• **Task goal**
Below are some records. Return exactly the lines from the one with "Le tour se déroule" to the one with "Comment réserver votre tour en quad F", and nothing else.

• **Material for this exercise**

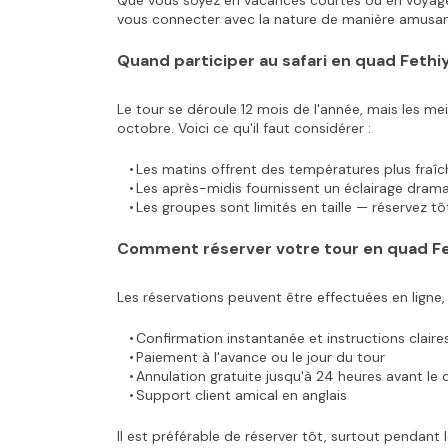
Que vous soyez en vacances courtes ou en voyage à
vous connecter avec la nature de manière amusant
Quand participer au safari en quad Fethi
Le tour se déroule 12 mois de l'année, mais les mei
octobre. Voici ce qu'il faut considérer :
Les matins offrent des températures plus fraî
Les après-midis fournissent un éclairage dram
Les groupes sont limités en taille — réservez tô
Comment réserver votre tour en quad F
Les réservations peuvent être effectuées en ligne
Confirmation instantanée et instructions claire
Paiement à l'avance ou le jour du tour
Annulation gratuite jusqu'à 24 heures avant le 
Support client amical en anglais
Il est préférable de réserver tôt, surtout pendant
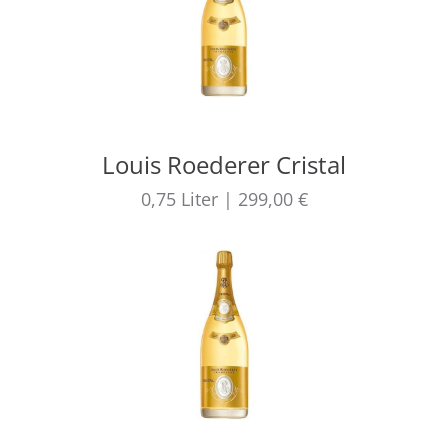
Louis Roederer Cristal
0,75
Liter
|
299,00 €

• **Written reply**
Le tour se déroule 12 mois de l'année, mais les mei
octobre. Voici ce qu'il faut considérer :
Les matins offrent des températures plus fraî
Les après-midis fournissent un éclairage dram
Les groupes sont limités en taille — réservez tô
Comment réserver votre tour en quad F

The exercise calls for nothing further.